Otherwise, everything is pretty cool. Calvin is excited, and apparently doesn't care if he has a little brother or sister, as long as they copy him. Sometimes I copy him, so I'm sure his siblings will emulate him. However, I need to keep him from teaching them about how Dad is a horrible gambler. I can't afford to keep losing money. That's right, The Calfo has learned that I am not that good at gambling. He recently learned how to play Gin Rummy. I told him I used to play for money, and that got him very interested in playing. Last time I looked at the scorecard, I'm glad I haven't played him for money. He's too smart for my own good. I'm sure he'll be a good older brother.

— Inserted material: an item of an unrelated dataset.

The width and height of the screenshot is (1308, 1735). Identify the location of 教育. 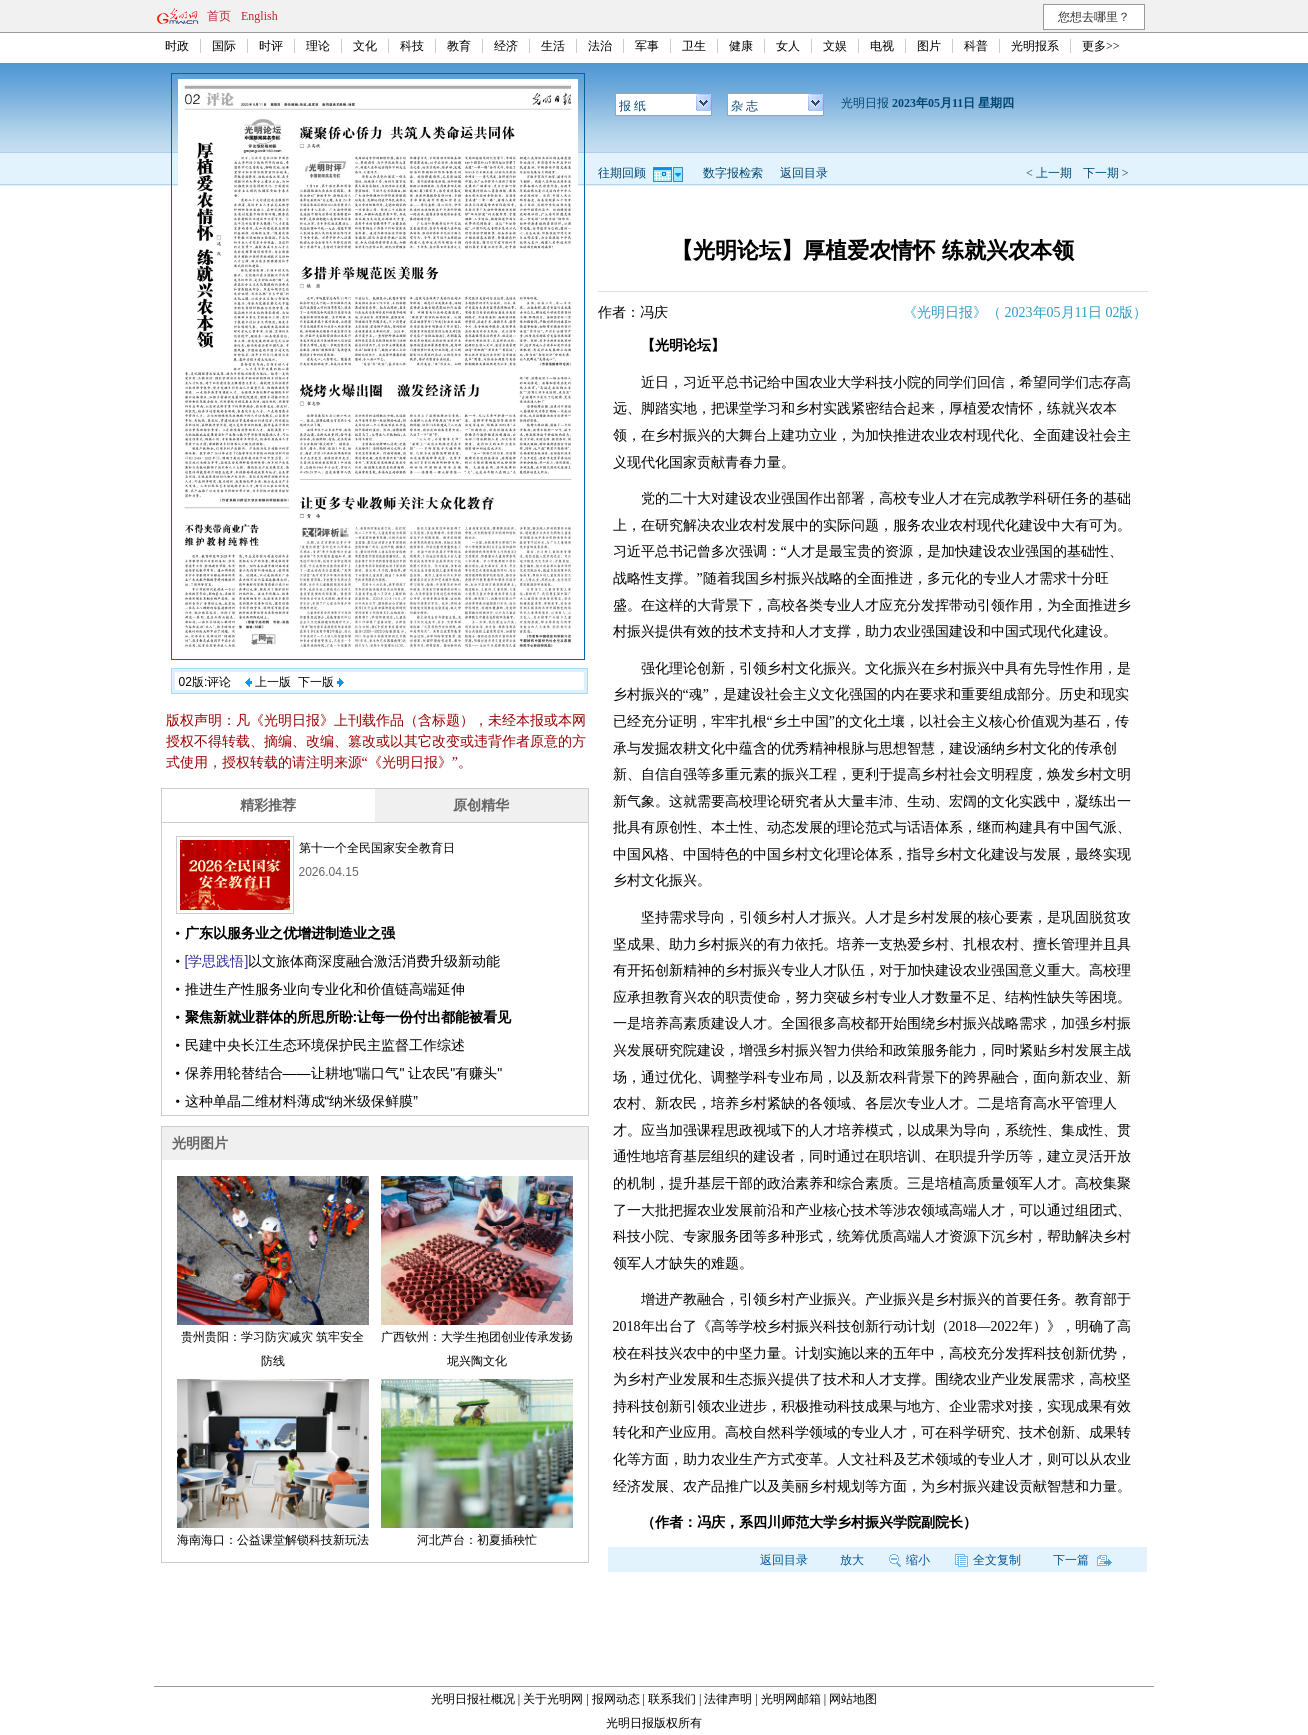
(459, 46). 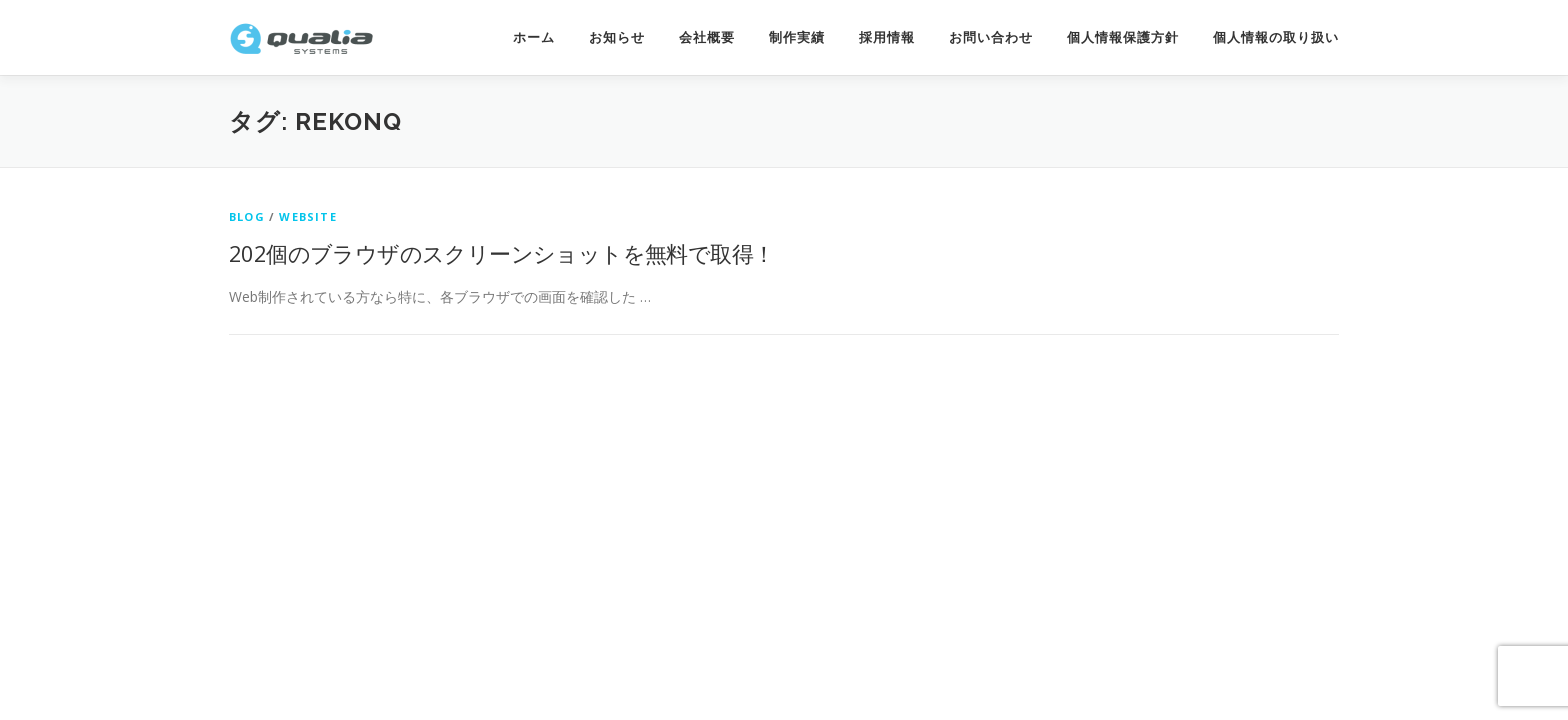 I want to click on 個人情報保護方針, so click(x=1123, y=37).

You know, it's funny, but becoming a father again has me pretty anxious. I'm coming to grips with two big things right now. One is that there actually is a human being incubating inside of my lovely wife's insides. The other is that I will be responsible for another human being. The first is one I just have to accept. The second is a little tricky. It's this thought that another child means another chance to completely mess up. I just got distracted by the dog pushing a bone across the room. He was just pushing it from one side to the other, like another location would provide better access to the chewy insides hiding inside the bone. The dog has also been good about helping me adjust to what is to come. Last night he started hyperventilating because he needed to go outside...in the middle of the night. Of course I took him out, and he was happy for that. Well, back to messing up...I think I'm just worried because I want to do a good job. I think if I wasn't worried, I should be worried. Does that even make sense?

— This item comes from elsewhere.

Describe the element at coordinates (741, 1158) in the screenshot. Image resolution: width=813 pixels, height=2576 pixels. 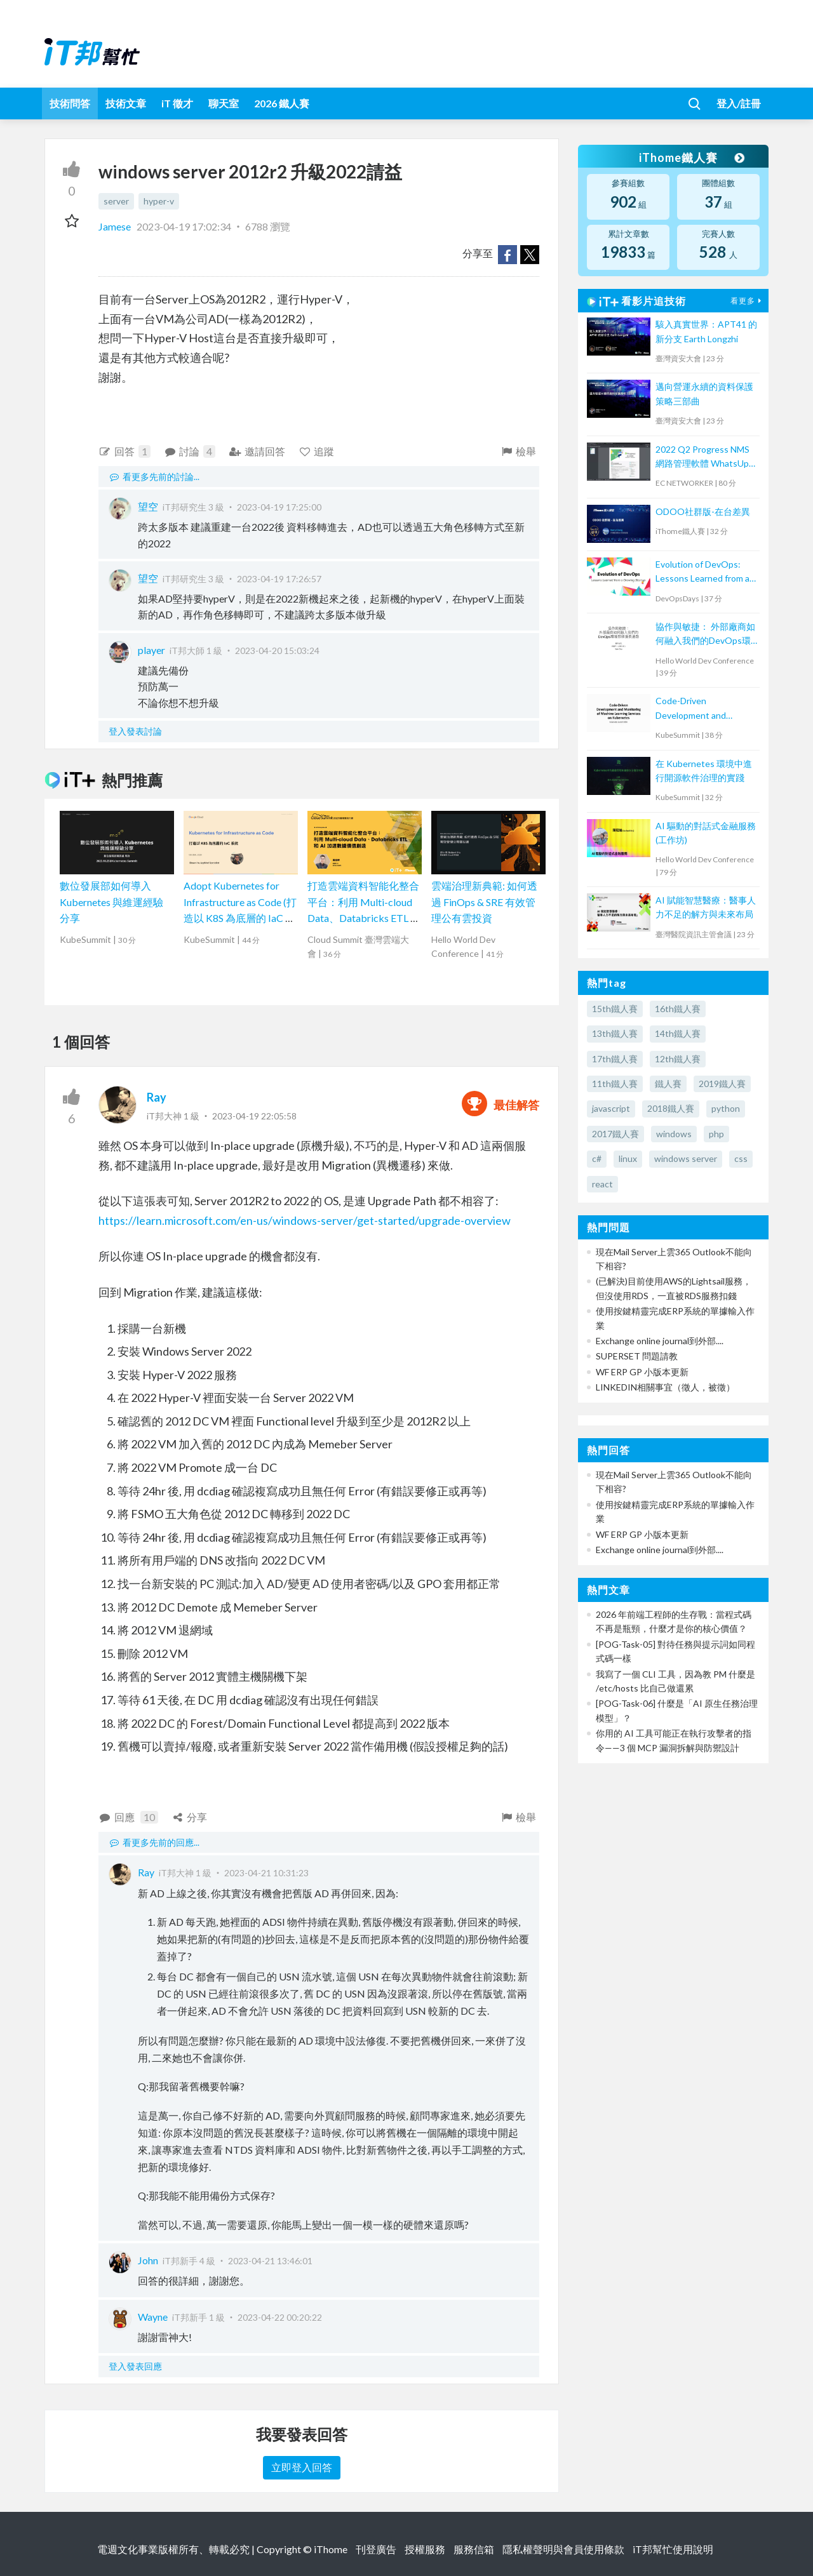
I see `css` at that location.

Oh, and in case you were wondering, I've already volunteered to get up as often as I can in the middle of the night once baby is here. I know there are times where Corey will have to get up (that whole feeding thing is something I also cannot do with my own body), but when I can do it I will. I'm going into all this with the mindset that we are partners. The only things that I'm leaving as "things that the mother does" have to do with things that I'm physically incapable of. I know this is going to be wonderful and difficult and lovely and painful and crazy and that raising children is always going to be an adventure. I just want to make sure that I'm doing my part. I already feel behind, because she will forever be able to hold "I grew that!" over my head. But that's OK.